Now entering its second century, the American Association of University Women (AAUW) is recognized and regarded for its support of research on a variety of important social issues such as:

 

  • sex discrimination
  • alcoholism
  • child abuse
  • mental health
  • civil rights
  • affirmative action
  • prison reform

And all through its history, the AAUW has played a significant role in the advancement of women's rights, the enrichment of higher education, and the shaping of public policy. The archival records of the organization constitute one of the most complete collections available that provides an in-depth view of women's achievements.

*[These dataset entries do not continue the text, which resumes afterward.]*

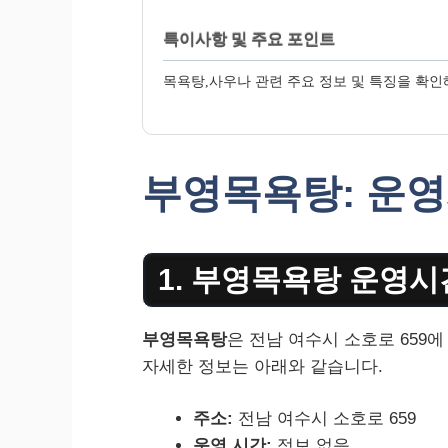
특이사항 및 주요 포인트
목욕탕,사우나 관련 주요 정보 및 특징을 확인
부영목욕탕: 운영
1. 부영목욕탕 운영시
부영목욕탕
은 전남 여수시 소호로 659
자세한 정보는 아래와 같습니다.
주소:
전남 여수시 소호로 659
운영 시간:
정보 없음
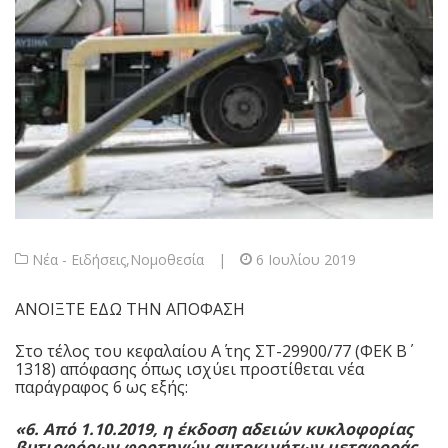
Νέα - Ειδήσεις
,
Νομοθεσία
|
6 Ιουλίου 2019
ΑΝΟΙΞΤΕ ΕΔΩ ΤΗΝ ΑΠΟΦΑΣΗ
Στο τέλος του κεφαλαίου Α΄ της ΣΤ-29900/77 (ΦΕΚ Β΄
1318) απόφασης όπως ισχύει προστίθεται νέα
παράγραφος 6 ως εξής:
«6. Από 1.10.2019, η έκδοση αδειών κυκλοφορίας
βυτιοφόρων φορτηγών αυτοκινήτων μεταφοράς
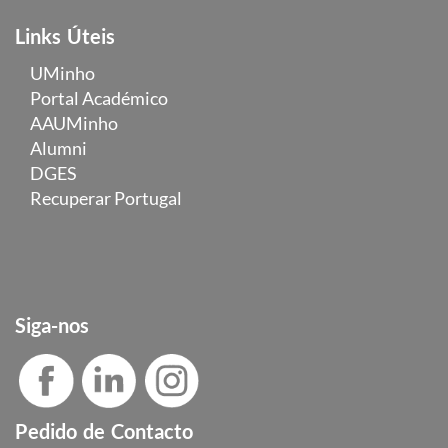
Links Úteis
UMinho
Portal Académico
AAUMinho
Alumni
DGES
Recuperar Portugal
Siga-nos
Pedido de Contacto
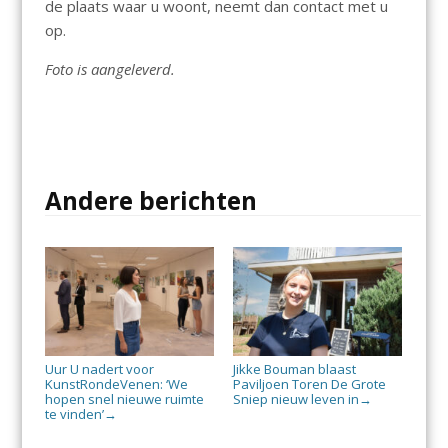
de plaats waar u woont, neemt dan contact met u
op.
Foto is aangeleverd.
Andere berichten
Uur U nadert voor
Jikke Bouman blaast
KunstRondeVenen: ‘We
Paviljoen Toren De Grote
hopen snel nieuwe ruimte
Sniep nieuw leven in
→
te vinden’
→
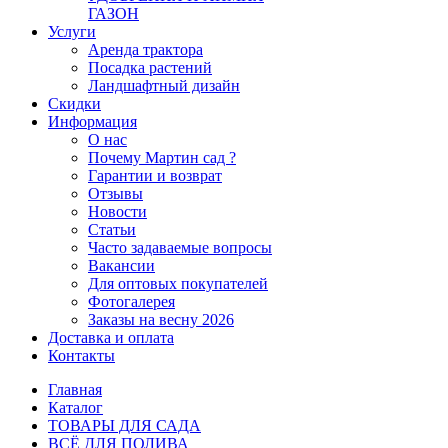
ГАЗОН
Услуги
Аренда трактора
Посадка растений
Ландшафтный дизайн
Скидки
Информация
О нас
Почему Мартин сад ?
Гарантии и возврат
Отзывы
Новости
Статьи
Часто задаваемые вопросы
Вакансии
Для оптовых покупателей
Фотогалерея
Заказы на весну 2026
Доставка и оплата
Контакты
Главная
Каталог
ТОВАРЫ ДЛЯ САДА
ВСЁ ДЛЯ ПОЛИВА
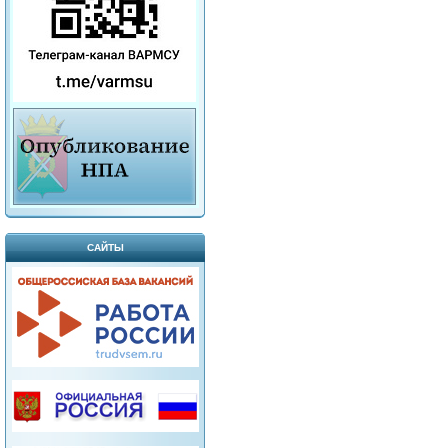
САЙТЫ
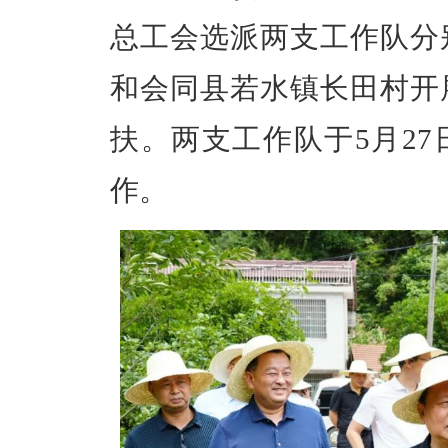
总工会选派两支工作队分
和会同县若水镇长田村开
扶。两支工作队于5月2
作。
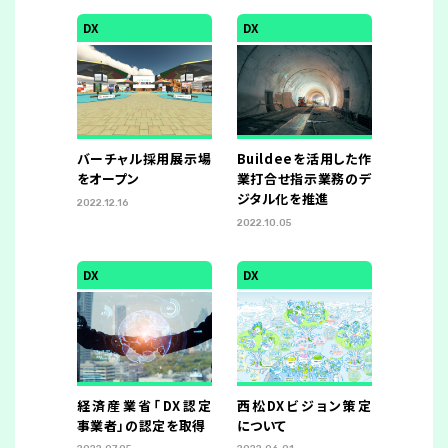
DX
DX
バーチャル採用展示場
Buildeeを活用した作
をオープン
業打合せ指示業務のデ
ジタル化を推進
2022.12.16
2022.10.05
DX
DX
経済産業省「DX認定
西松DXビジョン策定
事業者」の認定を取得
について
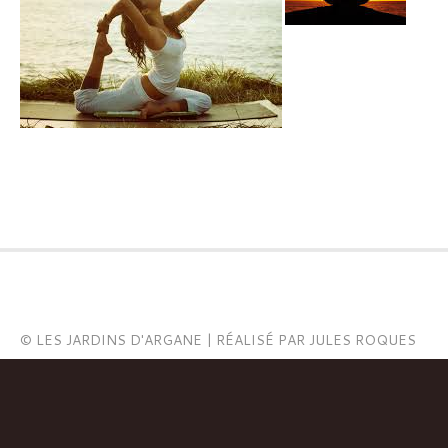
© LES JARDINS D'ARGANE | RÉALISÉ PAR
JULES ROQUES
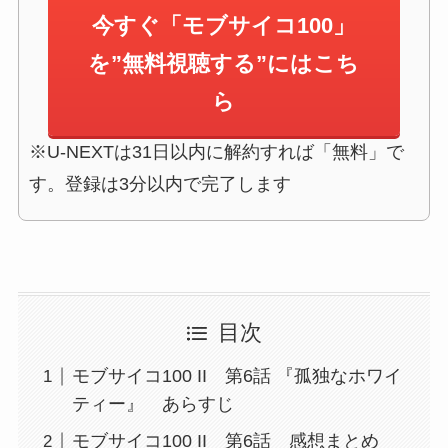
今すぐ「モブサイコ100」
を”無料視聴する”にはこち
ら
※U-NEXTは31日以内に解約すれば「無料」で
す。登録は3分以内で完了します
目次
モブサイコ100 II 第6話 『孤独なホワイ
ティー』 あらすじ
モブサイコ100 II 第6話 感想まとめ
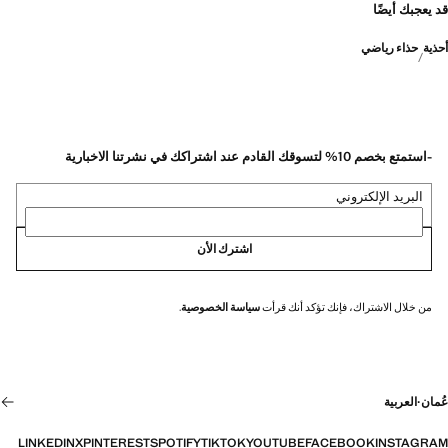
قد يعجبك أيضًا
أحذية
حذاء رياضي
-استمتع بخصم 10% لتسوقك القادم عند اشتراكك في نشرتنا الاخبارية
البريد الإلكتروني
اشترك الأن
من خلال الاشتراك، فإنك تؤكد أنك قرأت
سياسة الخصوصية
.
عُمان
·
العربية
LINKEDIN
X
PINTEREST
SPOTIFY
TIKTOK
YOUTUBE
FACEBOOK
INSTAGRAM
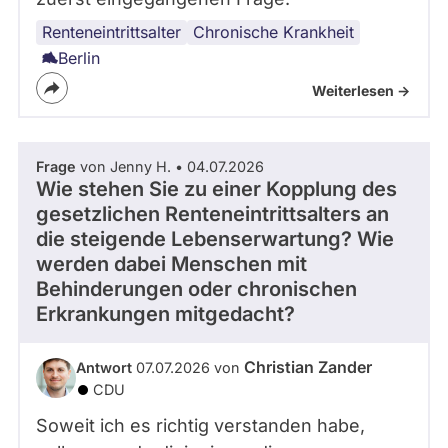
Renteneintrittsalter
Menschen
Chronische Krankheit
mit
Berlin
Behinderung
Weiterlesen ->
Frage
von Jenny H. • 04.07.2026
Wie stehen Sie zu einer Kopplung des
gesetzlichen Renteneintrittsalters an
die steigende Lebenserwartung? Wie
werden dabei Menschen mit
Behinderungen oder chronischen
Erkrankungen mitgedacht?
Christian Zander
Antwort
07.07.2026 von
CDU
Soweit ich es richtig verstanden habe,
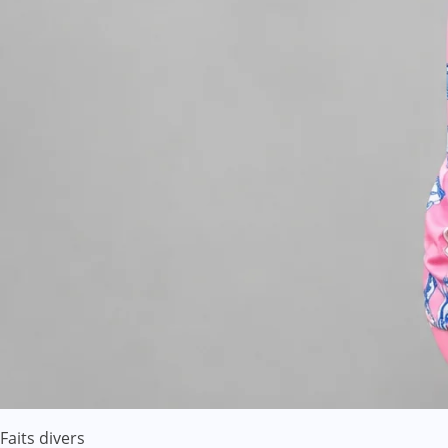
Faits divers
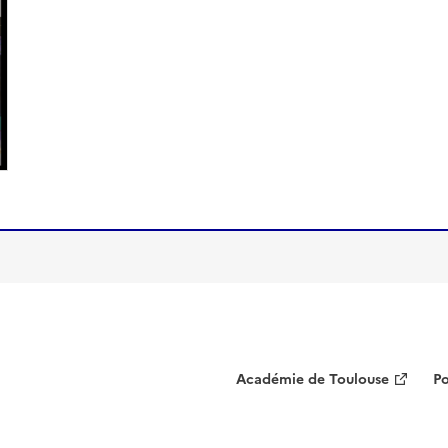
Académie de Toulouse
Po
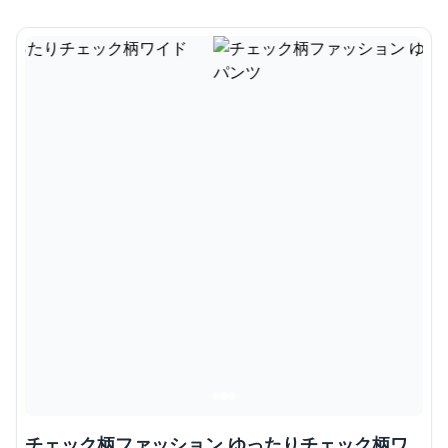
チェック柄ファッション ゆったりチェック柄ワ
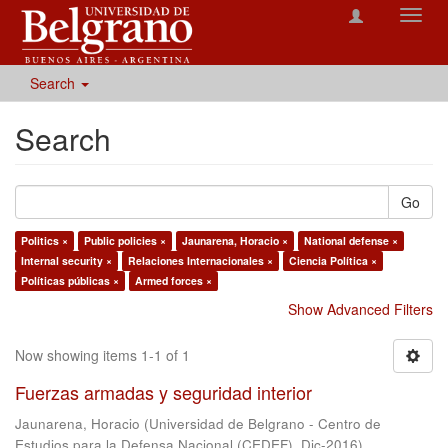
Toggl
navig
Search
Search
Go
Politics ×
Public policies ×
Jaunarena, Horacio ×
National defense ×
Internal security ×
Relaciones Internacionales ×
Ciencia Política ×
Políticas públicas ×
Armed forces ×
Show Advanced Filters
Now showing items 1-1 of 1
Fuerzas armadas y seguridad interior
Jaunarena, Horacio
(
Universidad de Belgrano - Centro de
Estudios para la Defensa Nacional (CEDEF)
,
Dic-2016
)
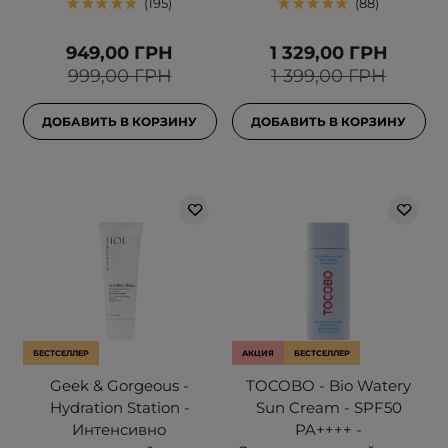
195
88
949,00 ГРН
1 329,00 ГРН
999,00 ГРН
1 399,00 ГРН
ДОБАВИТЬ В КОРЗИНУ
ДОБАВИТЬ В КОРЗИНУ
БЕСТСЕЛЛЕР
АКЦИЯ
БЕСТСЕЛЛЕР
Geek & Gorgeous -
TOCOBO - Bio Watery
Hydration Station -
Sun Cream - SPF50
Интенсивно
PA++++ -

This collection includes correspondence, historical documents, and detailed surveys tracing the progress of the AAUW from inception to 1976. Chronicled are the AAUW's attempt to secure equal opportunities for women in the academic community, their support of legislation for the betterment of society, and efforts to improve education at all levels.

Published from the holdings of the AAUW National Archives in Washington, D.C., this collection is a rich resource for institutions with programs in the areas of women's history, education, minority rights, political science, lobbying, and international relations.

With this collection, students and scholars can now study:

 

  • the history of women's status in education and work-related fields
  • issues of world consequence covered by the AAUW research reports
  • important social legislation and the part women played in its passage
  • women's accomplishments in education and other fields over the course of the past century

The collection also features the personal papers of Ida H. Hyde (1867-1947), prominent scientist, educator, and AAUW member. Her diaries recount the struggles faced by a career-oriented 19th-century woman. How Hyde overcame the obstacles of unjust treatment, unequal pay, and the unwillingness of her male colleagues to accept her are illustrated in a personal glimpse of a woman ahead of her time.

  • Content Type: American Association of University Women: Archives, 1831-1976; A Guide to the Microfilm Edition, edited by Barbara A. Sokolosky. Free with collection.